The Ukrainian parliament voted in the first reading for a bill that allows foreign tech specialists to register businesses and pay taxes in Ukraine online.
The so-called e-residency is expected to bring $1.5 million to the state budget annually, according to Ukraine’s Minister of Digital Transformation Mykhailo Fedorov.
The parliament will vote for on the bill in its second reading in September but foreign techies can already apply for e-residency for free.
As of today, nearly 2,500 foreigners have decided to become e-residents of Ukraine, most of them from Pakistan and India, according to Oleksandr Bornyakov, deputy minister of digital transformation.
Tech specialists from Southeast Asia and Eastern Europe are most likely to sign up for e-residency in Ukraine, Bornyakov told the Kyiv Post. According to him, techies from these countries better understand Ukraine’s legislation and are willing to pay a low 5% income tax.
Tech businesses from the U.S. or Western Europe usually become digital residents of Estonia, where e-residency has existed since 2014, bringing 63 million euros to the state budget in the last seven years. Even German Chancellor Angela Merkel and Microsoft founder Bill Gates became e-residents of Estonia.
With its affordable taxation and booming tech industry, Ukraine wants to repeat Estonia’s success. E-residency will help the country to attract money, improve its image and bring its tech industry closer to the rest of the world, Fedorov said.
How to become e-resident
To start a business in Ukraine now, foreigners have either to obtain a work permit or hire a Ukrainian citizen to register the company for them. Foreigners also need lawyers or local consultant companies to protect the interests of their businesses in Ukraine — it requires a lot of time and money and entails risks.
E-residency is different. To apply for it, foreign tech entrepreneurs need to fill a form on the website and visit the consulate of Ukraine abroad to confirm their identity.
After Ukraine’s Security Service (SBU) and Ministry of Internal Affairs verify the application, foreigners can become e-residents — open bank accounts in Ukraine, use the country’s state services and sign official documents with a digital signature.
E-residency allows foreign techies to do business in Ukraine just like local specialists do: to register as private entrepreneurs and pay a 5% income tax using the mobile app called Diia.

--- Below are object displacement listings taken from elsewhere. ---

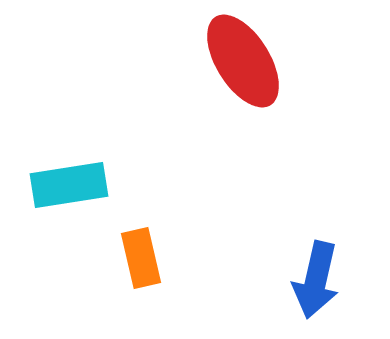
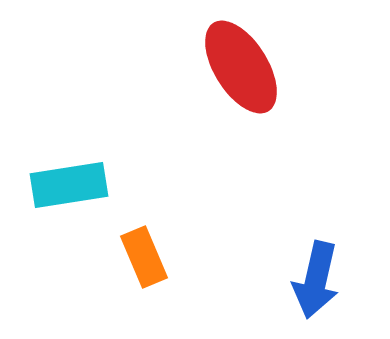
red ellipse: moved 2 px left, 6 px down
orange rectangle: moved 3 px right, 1 px up; rotated 10 degrees counterclockwise
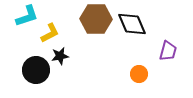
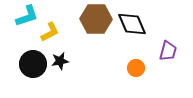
yellow L-shape: moved 1 px up
black star: moved 5 px down
black circle: moved 3 px left, 6 px up
orange circle: moved 3 px left, 6 px up
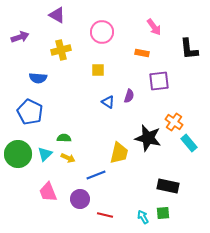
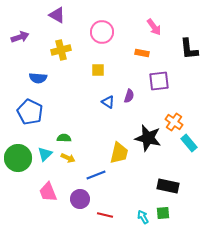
green circle: moved 4 px down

Techies registered as e-residents won’t receive an actual residency permit or a visa — they would need to submit a separate application for this.
The government has restricted the list of countries that can apply for e-residency in Ukraine. Only citizens of Pakistan, Thailand, China, Israel, Bangladesh, Germany, Slovakia, India, Belarus, Moldova and Poland can apply.
“The U.S. is excluded from the list because its specialists have no need to go to Ukraine,” Bornyakov said.
Why Ukraine
With e-residency, foreigners can avoid the country’s notorious ‘spravka culture’ that requires dozens of documents to work legally in Ukraine. E-residents, in turn, can work remotely and sign all the documents online.
In Ukraine, e-residents can work for one of the country’s tech companies as freelancers or register their legal entity here. The country has over 212,000 tech specialists that earn up to $2,500 a month. Ukraine’s tech sector grew by 20% over the last year as other businesses suffered amid the pandemic.
At first, only programmers, game developers, system administrators and different tech businesses will be able to obtain e-residency but the government will add specialists from other creative industries, including artists, musicians and designers, in the future.
Bornyakov said that Ukraine started the e-residency experiment with the information technology industry because of the industry’s familiarity with it. Tech specialists are also less likely to accept payments in cash and can thus can avoid fraud.
Pitfalls
Before giving e-residents access to its state services and bank accounts, Ukraine has to check whether they are not under sanctions or members of a terrorist group. This is the work of Ukraine’s security service, the SBU.
Bornyakov said that his ministry had “a battle” with Ukraine’s law enforcement who wanted to spend 30-50 days verifying just one application. “We said this system doesn’t work like that and convinced them to do verification in just a few days,” he added.
Another problem is privacy. E-residents will give Ukraine’s government sensitive data that has to be protected thoroughly. As of today, the bill submitted by the Ministry of Digital Transformation lacks specific security measures to guarantee the protection of e-residents data, according to Ukrainian lawyer Oksana Dukhovna.
When asked about it, Bornyakov told the Kyiv Post that the government takes security issues seriously. “There will be multiple layers of protection of e-residents data,” he said.